→ **GOAL OF THE EXERCISE**
In the listing below, locate the line containing "allemandes prises pour cible" and the line containing "PLUS DE CETTE SECTION". Output both of them and every line between, exactly as written, and nothing more.

-------- WORKING DATA --------

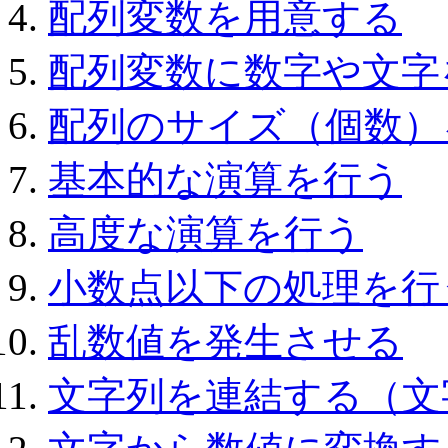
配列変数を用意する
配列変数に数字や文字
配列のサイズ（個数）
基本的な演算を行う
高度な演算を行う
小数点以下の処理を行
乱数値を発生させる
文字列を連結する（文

--------
-------- WORKING DATA --------

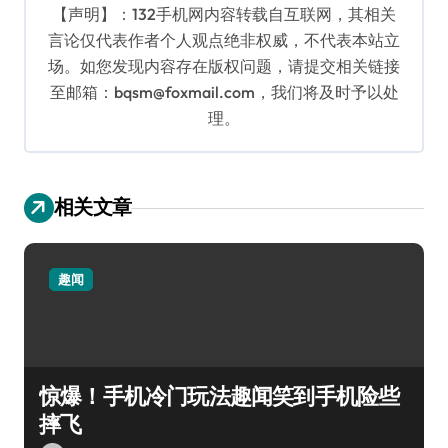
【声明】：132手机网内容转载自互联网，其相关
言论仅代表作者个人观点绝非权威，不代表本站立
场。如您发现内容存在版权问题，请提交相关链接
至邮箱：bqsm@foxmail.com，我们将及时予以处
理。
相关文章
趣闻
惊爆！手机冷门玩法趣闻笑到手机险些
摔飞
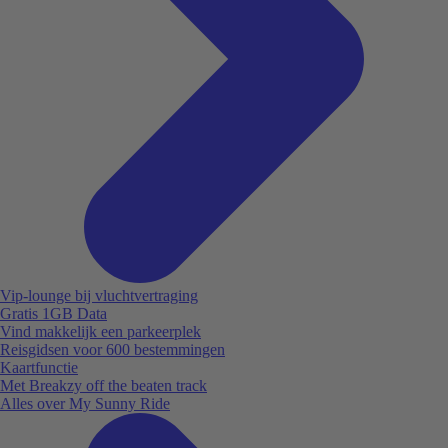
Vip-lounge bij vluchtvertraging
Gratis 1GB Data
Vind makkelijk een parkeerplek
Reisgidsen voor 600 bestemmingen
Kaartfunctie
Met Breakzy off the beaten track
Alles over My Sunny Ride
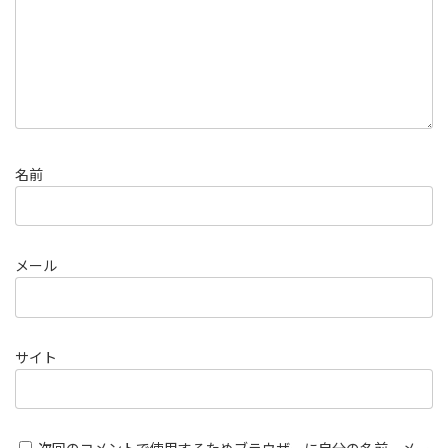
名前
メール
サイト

--------
-------- WORKING DATA --------

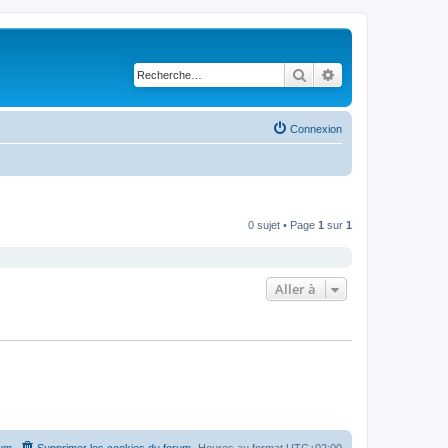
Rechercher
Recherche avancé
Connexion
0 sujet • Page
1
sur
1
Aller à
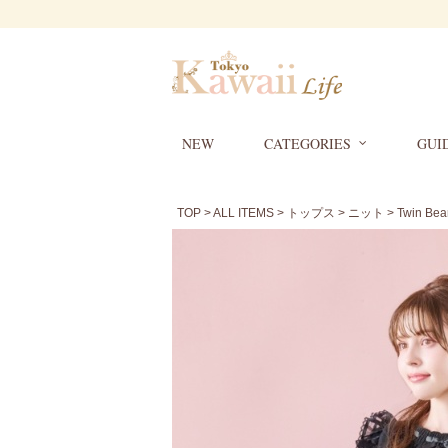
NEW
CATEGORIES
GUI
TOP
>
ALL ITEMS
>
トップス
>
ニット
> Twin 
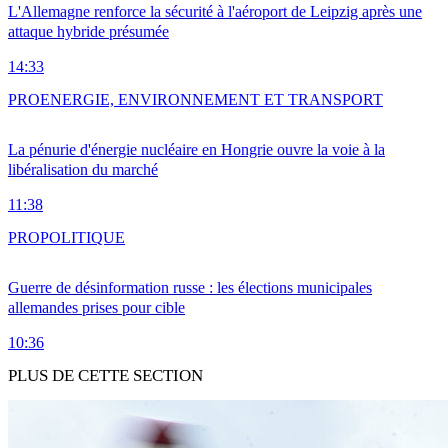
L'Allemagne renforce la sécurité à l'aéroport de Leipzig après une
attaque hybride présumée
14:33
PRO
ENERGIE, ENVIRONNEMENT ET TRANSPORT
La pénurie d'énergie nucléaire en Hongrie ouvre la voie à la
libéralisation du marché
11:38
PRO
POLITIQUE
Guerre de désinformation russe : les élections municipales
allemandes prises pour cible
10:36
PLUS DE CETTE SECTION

--------

→ **PROBLEM SOLUTION**
allemandes prises pour cible
10:36
PLUS DE CETTE SECTION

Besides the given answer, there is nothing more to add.